The SHIELD Act enhances the notification requirements in New York by, in part, broadening the information and entities covered by the law, and imposing security requirements on businesses and individuals, beyond those solely operating in New York. Specifically, the SHIELD Act expands the scope of the state's protection of personal information in three significant ways:

  • The law applies broadly to any person or business that owns or licenses computerized data that includes private information of a New York state resident, regardless of whether the person or business conducts business in the state. New York's current breach notification law applies only to persons and entities conducting business in the state.
  • The law broadens the definition of "data breach" to include unauthorized "access" to private information. Only an "acquired" standard applies under the current breach notification law (NYGBL section 899-AA). For businesses or individuals subject to the SHIELD Act, a breach requiring notification is triggered when a New York resident's private information was, or is reasonably believed to have been, accessed or acquired without authorization through a breach of the security system in place. Access may include viewing, copying, or downloading private information.
  • While the current definition of "personal information" consists of "any information concerning a natural person which, because of name, number, personal mark, or other identifier, can be used to identify such natural person," the SHIELD Act, consistent with recent amendments to other states' breach notification laws, expands the definition of "private information" to include financial account numbers that can be used to access an account without additional identifying information, biometric information (e.g., fingerprint, voice print, retina, or iris image), and user names or email addresses, in combination with passwords or security question answers that would allow access to online accounts.

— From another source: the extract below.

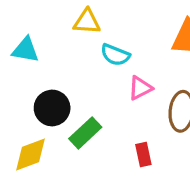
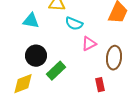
cyan triangle: (25, 50) -> (31, 21), moved
red rectangle: (143, 155) -> (100, 85), moved

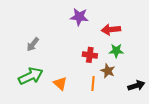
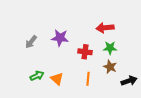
purple star: (79, 17) -> (60, 38), moved
brown star: (108, 71) -> (110, 67), moved
green arrow: (31, 76) -> (37, 76), moved, size x0.6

Other than expanding New York's reach, the SHIELD Act updates the notification procedures for companies and state entities in the event of a breach of private information, including coordination with the breach notification provisions of other federal and New York laws and regulations. Even though the law does not require further notification to individuals if entities are already regulated by and providing notice in accordance with other laws and regulations (e.g., HIPAA, NY DFS Reg 500), notice still must be given to the state attorney general, the New York Department of State, and the state police.

The SHIELD Act also imposes "reasonable" security requirements on persons and businesses that collect the private information of a New York resident, including the development, implementation, and maintenance of "reasonable" administrative, technical, and physical safeguards. Businesses that are already in compliance with laws like HIPAA and the GLBA are deemed compliant with the applicable sections of the legislation (including breach notification provisions). Specific requirements depend on the size and nature of a business and the sensitivity of the information collected. The law provides examples of measures it deems as reasonable, such as personnel training, careful selection of vendors capable of maintaining appropriate safeguards and implementing contractual obligations for such vendors, and proper disposal of private information. Under the SHIELD Act, New York joins many states requiring persons and entities to implement reasonable data security protections based on business size, as well as those states with data breach notification requirements extending to companies that do not do business in the state.

Regarding enforcement, the SHIELD Act extends the time period in which the New York attorney general may bring an action against a business for SHIELD Act violations. Under the current breach notification law, the action must be brought within two years from "the date of the act complained of or the date of discovery of such act," but the updated statute of limitations is three years from either (i) the date on which the attorney general became aware of the violation, or (ii) the date of notice sent to the attorney general. Note that the law adds an exclusion from time limits where the entity took steps to hide a breach.

Unlike the California Consumer Privacy Act, the SHIELD Act does not authorize a private right of action, and in turn class action litigation is not available. Instead, the attorney general may bring an action to enjoin violations of the law and obtain civil penalties. For data breach notification violations that are not reckless or knowing, the court may award damages for actual costs or losses incurred by a person entitled to notice. For knowing and reckless violations, the court may impose a penalty equal to the greater of $5,000 dollars or up to $20 per instance with a maximum of $250,000. For reasonable safeguard requirement violations, the court may impose a penalty of not more than $5,000 per violation.

The notification section of the SHEILD Act, which amends NYGBL section 899-AA, will be effective October 23, 2019. The data security portion will be effective March 21, 2020 as NYGBL section 899-BB.

Identity Theft Prevention and Mitigating Services Act

Governor Cuomo also signed into law the Identity Theft Prevention and Mitigating Services Act, which establishes the minimum amount of long-term protections credit reporting agencies must give to consumers who are affected by a data breach. It specifically requires credit reporting agencies that experience a breach of information containing consumer social security numbers to provide five years of identity theft prevention and mitigation services, and gives consumers the right to freeze their credit for free. This legislation also includes a lookback period, applying to any breach of the security of a consumer credit reporting agency that occurred no more than three years prior to the effective date of the law.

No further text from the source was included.